RECORDED INFORMATION =
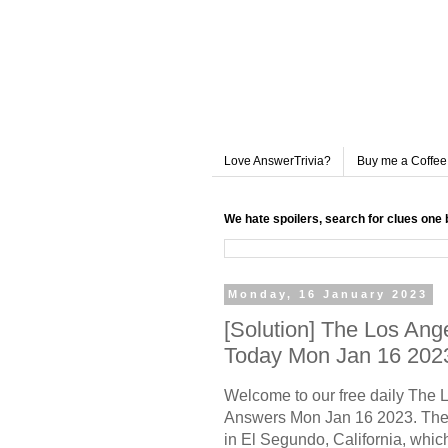
Love AnswerTrivia?
Buy me a Coffee
We hate spoilers, search for clues one 
Monday, 16 January 2023
[Solution] The Los An
Today Mon Jan 16 202
Welcome to our free daily The
Answers Mon Jan 16 2023. The 
in El Segundo, California, whic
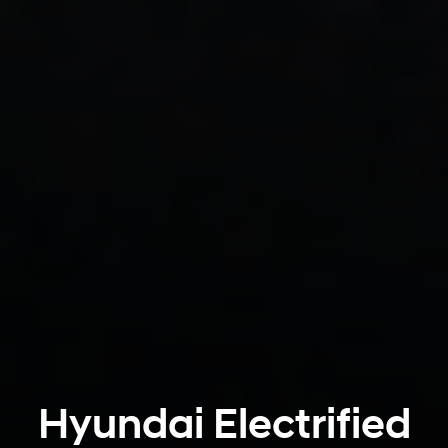
Hyundai Electrified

ACTIVITY = In the entries above, find the line containing "We hate spoilers, search for clues one"; transcribe exactly that line and every line after it through the end, and only those, omitting pictures.

REPLY TO THE TASK =
We hate spoilers, search for clues one 
Monday, 16 January 2023
[Solution] The Los An
Today Mon Jan 16 202
Welcome to our free daily The
Answers Mon Jan 16 2023. The 
in El Segundo, California, whic
Hyundai Electrified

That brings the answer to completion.